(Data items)
::::::::

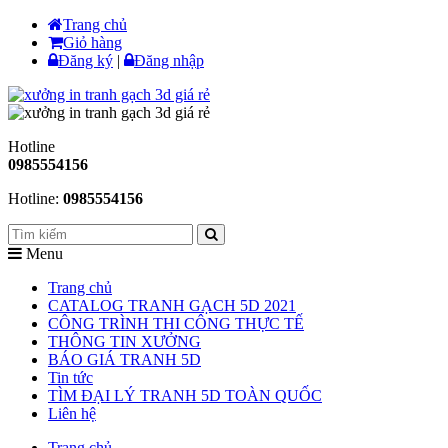
Trang chủ
Giỏ hàng
Đăng ký
|
Đăng nhập
Hotline
0985554156
Hotline:
0985554156
Menu
Trang chủ
CATALOG TRANH GẠCH 5D 2021
CÔNG TRÌNH THI CÔNG THỰC TẾ
THÔNG TIN XƯỞNG
BÁO GIÁ TRANH 5D
Tin tức
TÌM ĐẠI LÝ TRANH 5D TOÀN QUỐC
Liên hệ
Trang chủ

::::::::

Problem requirements:
Once the pictures are set aside, write out the entries verbatim.

Written response:
Trang chủ
Giỏ hàng
Đăng ký
|
Đăng nhập
Hotline
0985554156
Hotline:
0985554156
Menu
Trang chủ
CATALOG TRANH GẠCH 5D 2021
CÔNG TRÌNH THI CÔNG THỰC TẾ
THÔNG TIN XƯỞNG
BÁO GIÁ TRANH 5D
Tin tức
TÌM ĐẠI LÝ TRANH 5D TOÀN QUỐC
Liên hệ
Trang chủ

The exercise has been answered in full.